I wrote in my initial review of the Atomic Backland Carbon that I was going to do some tinkering with the boot. Namely, I was interested to see if a different liner and the addition of a Booster strap would effectively bolster the forward flex and make it feel like the boot didn’t hit me so low on my leg.
With the help of the crew at Powder Hound, a Blister Recommended Shop in Girdwood, AK, I cooked the Backland’s shells, added Intuition Powerwrap LV liners, and threw on a Booster strap.
Since then, I’ve been skiing the boots in the Girdwood backcountry around Alyeska Resort and also around Turnagain Pass.
By cooking the shell and taking advantage of Atomic’s “Memory Fit” option, I was able to gain a few valuable millimeters in the lower shell. This allowed me to fit the bulkier (than the stock liners) Intuition Powerwrap LV liners, and took the pressure off a few small hotspots that I had noticed while using the stock liner in New Zealand.
Now that I’ve got the Intuition liner in place and have skied in them a few days, I plan to try another shell cook, this time with some strategic foam padding on my foot to even further fine tune the fit and gain a little more space in a few key areas.
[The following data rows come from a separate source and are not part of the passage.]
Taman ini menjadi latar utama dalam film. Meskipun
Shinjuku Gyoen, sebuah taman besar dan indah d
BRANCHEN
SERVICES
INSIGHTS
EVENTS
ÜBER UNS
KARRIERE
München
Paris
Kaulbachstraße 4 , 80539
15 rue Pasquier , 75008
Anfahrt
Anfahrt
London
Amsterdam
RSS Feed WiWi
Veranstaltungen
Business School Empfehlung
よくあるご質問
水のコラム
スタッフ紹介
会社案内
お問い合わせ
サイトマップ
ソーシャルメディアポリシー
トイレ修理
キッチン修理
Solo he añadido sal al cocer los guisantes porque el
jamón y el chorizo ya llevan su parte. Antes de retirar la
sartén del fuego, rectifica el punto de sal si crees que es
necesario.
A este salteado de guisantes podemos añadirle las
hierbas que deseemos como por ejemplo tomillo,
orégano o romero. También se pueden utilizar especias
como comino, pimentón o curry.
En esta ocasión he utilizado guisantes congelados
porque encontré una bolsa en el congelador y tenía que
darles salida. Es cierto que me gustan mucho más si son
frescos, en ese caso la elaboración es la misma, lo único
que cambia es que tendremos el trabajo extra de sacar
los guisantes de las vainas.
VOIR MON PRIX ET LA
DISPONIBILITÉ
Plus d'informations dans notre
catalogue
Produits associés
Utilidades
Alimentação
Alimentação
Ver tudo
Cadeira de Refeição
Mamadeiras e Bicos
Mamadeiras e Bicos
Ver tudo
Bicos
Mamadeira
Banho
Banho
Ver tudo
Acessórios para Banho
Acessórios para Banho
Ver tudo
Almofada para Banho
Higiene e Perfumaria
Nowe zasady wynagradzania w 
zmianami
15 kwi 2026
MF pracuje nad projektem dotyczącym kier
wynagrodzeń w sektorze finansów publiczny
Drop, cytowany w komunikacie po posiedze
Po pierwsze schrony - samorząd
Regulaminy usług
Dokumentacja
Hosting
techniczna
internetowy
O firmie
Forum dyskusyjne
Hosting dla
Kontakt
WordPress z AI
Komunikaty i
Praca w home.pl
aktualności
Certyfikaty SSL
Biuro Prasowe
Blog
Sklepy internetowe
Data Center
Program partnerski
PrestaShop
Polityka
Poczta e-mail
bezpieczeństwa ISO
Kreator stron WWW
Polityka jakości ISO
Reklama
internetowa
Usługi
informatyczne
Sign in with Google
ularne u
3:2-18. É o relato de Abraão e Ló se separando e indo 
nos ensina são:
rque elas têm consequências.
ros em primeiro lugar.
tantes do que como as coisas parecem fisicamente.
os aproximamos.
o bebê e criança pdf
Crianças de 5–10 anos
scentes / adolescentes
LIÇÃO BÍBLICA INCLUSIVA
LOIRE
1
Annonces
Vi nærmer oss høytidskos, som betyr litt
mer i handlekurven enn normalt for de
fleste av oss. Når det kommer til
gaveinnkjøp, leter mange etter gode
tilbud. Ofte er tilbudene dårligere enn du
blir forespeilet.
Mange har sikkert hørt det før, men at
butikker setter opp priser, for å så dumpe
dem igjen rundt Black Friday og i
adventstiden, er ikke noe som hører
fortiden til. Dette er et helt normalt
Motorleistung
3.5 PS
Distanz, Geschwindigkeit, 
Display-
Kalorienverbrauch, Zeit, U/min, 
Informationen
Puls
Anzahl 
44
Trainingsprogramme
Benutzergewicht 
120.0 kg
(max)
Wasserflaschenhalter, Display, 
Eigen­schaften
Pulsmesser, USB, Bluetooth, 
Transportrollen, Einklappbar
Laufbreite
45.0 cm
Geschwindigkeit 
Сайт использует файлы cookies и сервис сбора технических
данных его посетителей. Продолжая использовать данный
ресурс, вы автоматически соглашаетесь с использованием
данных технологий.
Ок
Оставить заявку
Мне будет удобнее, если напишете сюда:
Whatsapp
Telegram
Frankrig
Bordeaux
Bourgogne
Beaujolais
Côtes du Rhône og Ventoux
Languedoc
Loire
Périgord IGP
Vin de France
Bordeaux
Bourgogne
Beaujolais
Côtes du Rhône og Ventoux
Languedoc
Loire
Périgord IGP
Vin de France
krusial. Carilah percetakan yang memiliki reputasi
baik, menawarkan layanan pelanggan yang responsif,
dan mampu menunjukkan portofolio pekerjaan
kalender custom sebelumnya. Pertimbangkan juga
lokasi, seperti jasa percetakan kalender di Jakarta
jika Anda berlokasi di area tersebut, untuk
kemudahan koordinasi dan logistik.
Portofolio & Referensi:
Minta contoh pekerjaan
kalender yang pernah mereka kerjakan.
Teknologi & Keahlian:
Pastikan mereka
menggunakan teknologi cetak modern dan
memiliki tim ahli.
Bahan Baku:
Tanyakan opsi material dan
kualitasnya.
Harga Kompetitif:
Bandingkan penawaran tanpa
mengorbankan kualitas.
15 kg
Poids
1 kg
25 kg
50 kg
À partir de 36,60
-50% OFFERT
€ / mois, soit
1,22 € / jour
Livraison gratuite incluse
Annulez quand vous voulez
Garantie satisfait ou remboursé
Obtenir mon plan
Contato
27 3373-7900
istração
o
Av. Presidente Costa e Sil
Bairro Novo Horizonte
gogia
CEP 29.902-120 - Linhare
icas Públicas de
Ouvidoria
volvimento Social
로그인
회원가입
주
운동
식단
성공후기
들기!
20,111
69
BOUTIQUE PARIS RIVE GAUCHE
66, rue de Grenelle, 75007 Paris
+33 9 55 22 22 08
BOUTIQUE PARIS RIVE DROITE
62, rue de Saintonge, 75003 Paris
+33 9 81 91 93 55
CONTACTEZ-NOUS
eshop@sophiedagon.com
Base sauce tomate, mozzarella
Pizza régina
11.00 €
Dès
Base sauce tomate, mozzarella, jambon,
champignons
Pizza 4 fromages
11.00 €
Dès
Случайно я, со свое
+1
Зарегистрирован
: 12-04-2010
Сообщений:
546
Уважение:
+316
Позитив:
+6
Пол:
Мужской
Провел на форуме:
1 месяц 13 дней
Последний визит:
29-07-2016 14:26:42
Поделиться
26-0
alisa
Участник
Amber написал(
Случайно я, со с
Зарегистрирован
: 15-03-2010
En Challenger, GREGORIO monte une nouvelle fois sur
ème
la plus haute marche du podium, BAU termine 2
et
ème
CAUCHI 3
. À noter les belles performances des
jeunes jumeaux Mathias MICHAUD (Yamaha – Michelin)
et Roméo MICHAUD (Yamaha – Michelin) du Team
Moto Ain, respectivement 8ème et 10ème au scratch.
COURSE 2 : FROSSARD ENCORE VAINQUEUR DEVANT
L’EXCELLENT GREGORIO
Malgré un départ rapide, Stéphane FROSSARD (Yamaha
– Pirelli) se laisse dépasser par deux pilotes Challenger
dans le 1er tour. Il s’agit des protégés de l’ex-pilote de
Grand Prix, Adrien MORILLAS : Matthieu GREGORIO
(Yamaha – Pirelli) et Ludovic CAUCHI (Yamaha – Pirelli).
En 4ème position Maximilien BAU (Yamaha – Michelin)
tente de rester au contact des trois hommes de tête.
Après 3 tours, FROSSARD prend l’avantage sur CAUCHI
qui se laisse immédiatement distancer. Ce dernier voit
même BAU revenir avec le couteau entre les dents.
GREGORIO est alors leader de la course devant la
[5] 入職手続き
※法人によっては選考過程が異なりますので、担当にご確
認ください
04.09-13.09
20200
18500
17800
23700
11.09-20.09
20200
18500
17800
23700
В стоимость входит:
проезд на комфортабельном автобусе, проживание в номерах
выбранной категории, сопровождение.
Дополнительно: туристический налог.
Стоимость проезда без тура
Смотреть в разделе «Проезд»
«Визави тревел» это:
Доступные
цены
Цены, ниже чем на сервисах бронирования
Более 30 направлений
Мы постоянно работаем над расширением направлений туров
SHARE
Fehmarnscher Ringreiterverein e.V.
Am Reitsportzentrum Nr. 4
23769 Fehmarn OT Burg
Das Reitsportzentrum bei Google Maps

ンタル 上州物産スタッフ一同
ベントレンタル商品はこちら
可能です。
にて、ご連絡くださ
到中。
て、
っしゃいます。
Improved skiing performance is the whole reason I added the Intuition liner and Booster strap, and I’m pretty pleased with where I am now with these boots. They feel much taller and significantly more supportive—especially when I slide the Booster strap as far up onto the liner as I can before tightening it down. This gives the boot almost a “faux-progressive flex” from the elastic strap.
The tongue and cuff of the shell still hit my leg lower than I’d like, but the sensation is greatly reduced, and the boots are more comfortable and supportive when sinking into the front of the boot.
I should note that even with the Booster strap, the Backland is still a pretty harsh ride in hard bumpy snow, and the stiff, lightweight shell does not have much in the way of damping when things get rough. In soft or smooth snow, however, they continue to feel surprisingly powerful and stable for their weight, and are plenty of boot for most of the less aggressive powder skiing I’ve been doing lately.
I’ve used my Dynafit TLT6’s with skis as big as my DPS Spoons, and I plan to do so soon with the Backland Carbon. I don’t anticipate any issues driving the big pow boards as long as it’s relatively soft or smooth out there.
While the Booster straps may have added a small amount of weight to the boot due to the metal cam buckle, the boots still feel very light. The wrap liner does take away some of the forward and backward range of motion, but it’s a small difference, and there is still more than enough ROM for anything I do.
And because of the added comfort of the custom fit, I prefer the Intuition wrap liner set-up to the the stock liner even for uphill travel.
As some of our readers suggested, the tongues have become gradually easier to insert and remove. I’m still not sure why they need to be so secure, but the process is getting easier with time. I still wish there was an option for a taller tongue and might look into modifying something to that effect.
I’ll do a Deep Dive comparison soon between the Atomic Backland Carbon and the Dynafit TLT6, but, so far, I’m quite impressed with the power and precision of the modified Backland Carbon. So if you decide you’d like a performance bump over the stock boot, I can highly recommend these additions.